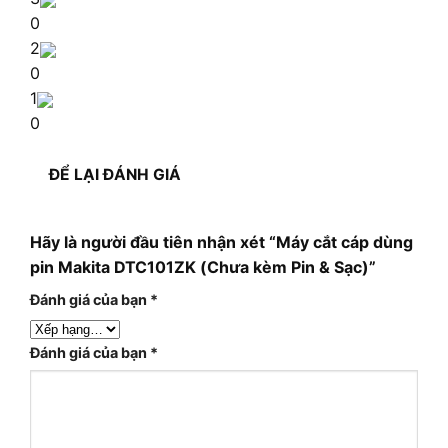
0
2
0
1
0
ĐỂ LẠI ĐÁNH GIÁ
Hãy là người đầu tiên nhận xét “Máy cắt cáp dùng
pin Makita DTC101ZK (Chưa kèm Pin & Sạc)”
Đánh giá của bạn
*
Đánh giá của bạn
*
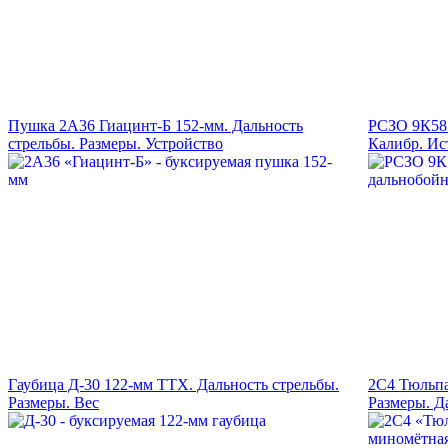
Пушка 2А36 Гиацинт-Б 152-мм. Дальность
РСЗО 9К58 
стрельбы. Размеры. Устройство
Калибр. Ис
Гаубица Д-30 122-мм ТТХ. Дальность стрельбы.
2С4 Тюльп
Размеры. Вес
Размеры. Д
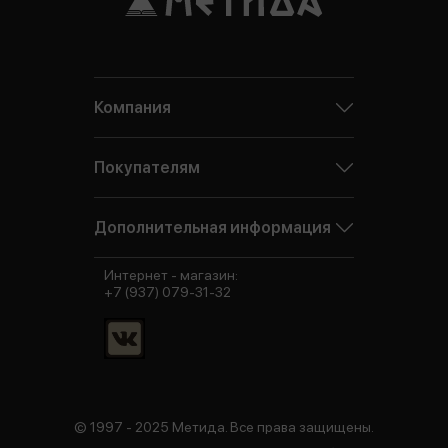
Компания
Покупателям
Дополнительная информация
Интернет - магазин:
+7 (937) 079-31-32
© 1997 - 2025 Метида. Все права защищены.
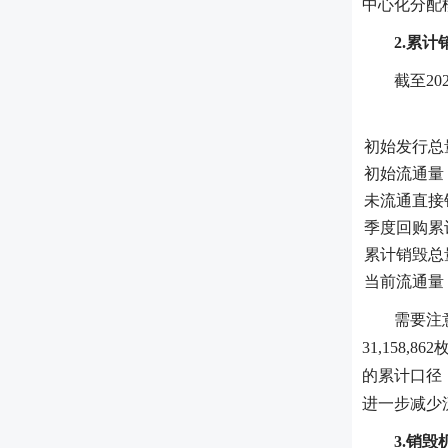
中心化分配
2.累
截至2
初始发行总
初始流通量
未流通直接
季度回购累
累计销毁总
当前流通量
需要注
31,158,
的累计口径
进一步减少
3.销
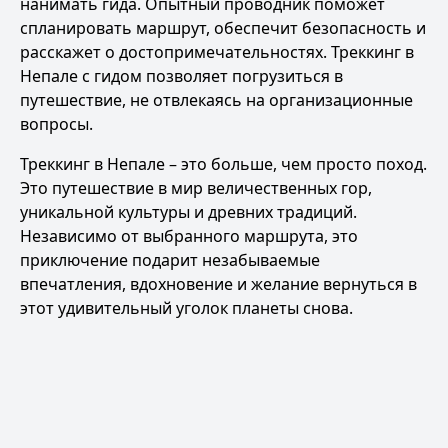
нанимать гида. Опытный проводник поможет
спланировать маршрут, обеспечит безопасность и
расскажет о достопримечательностях.
Треккинг в
Непале с гидом
позволяет погрузиться в
путешествие, не отвлекаясь на организационные
вопросы.
Треккинг в Непале – это больше, чем просто поход.
Это путешествие в мир величественных гор,
уникальной культуры и древних традиций.
Независимо от выбранного маршрута, это
приключение подарит незабываемые
впечатления, вдохновение и желание вернуться в
этот удивительный уголок планеты снова.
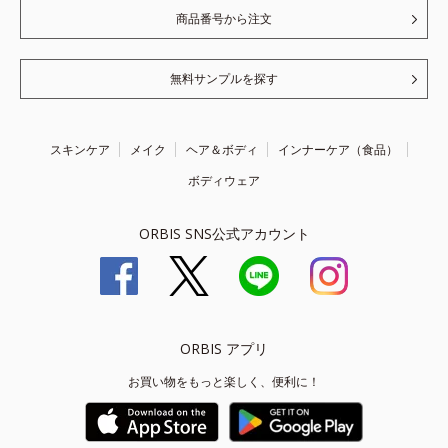
商品番号から注文
無料サンプルを探す
スキンケア
メイク
ヘア＆ボディ
インナーケア（食品）
ボディウェア
ORBIS SNS公式アカウント
ORBIS アプリ
お買い物をもっと楽しく、便利に！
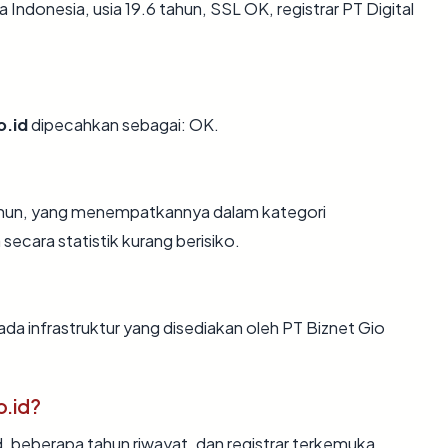
a Indonesia, usia 19.6 tahun, SSL OK, registrar PT Digital
o.id
dipecahkan sebagai: OK.
 tahun, yang menempatkannya dalam kategori
ecara statistik kurang berisiko.
ada infrastruktur yang disediakan oleh PT Biznet Gio
o.id?
d, beberapa tahun riwayat, dan registrar terkemuka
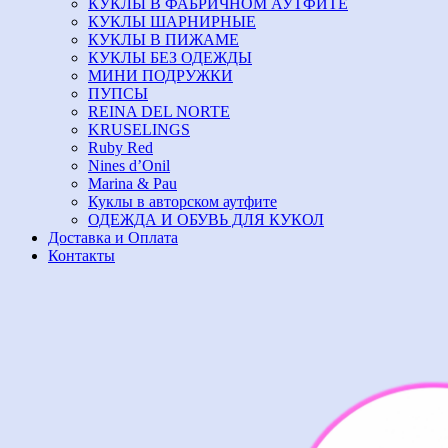
КУКЛЫ В ФАБРИЧНОМ АУТФИТЕ
КУКЛЫ ШАРНИРНЫЕ
КУКЛЫ В ПИЖАМЕ
КУКЛЫ БЕЗ ОДЕЖДЫ
МИНИ ПОДРУЖКИ
ПУПСЫ
REINA DEL NORTE
KRUSELINGS
Ruby Red
Nines d’Onil
Marina & Pau
Куклы в авторском аутфите
ОДЕЖДА И ОБУВЬ ДЛЯ КУКОЛ
Доставка и Оплата
Контакты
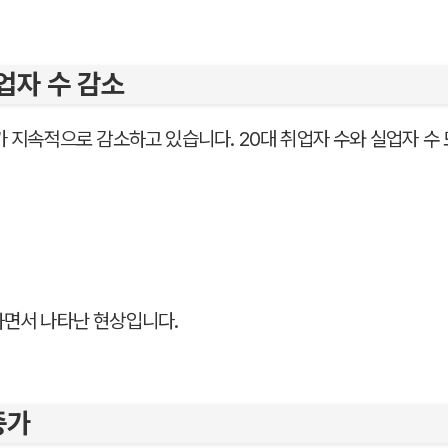
업자 수 감소
구가 지속적으로 감소하고 있습니다. 20대 취업자 수와 실업자 수
하면서 나타난 현상입니다.
증가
————
(Task goal):
The answer must consist of each line from the data that includes the string "registrar".

(Answer):
a Indonesia, usia 19.6 tahun, SSL OK, registrar PT Digital
d, beberapa tahun riwayat, dan registrar terkemuka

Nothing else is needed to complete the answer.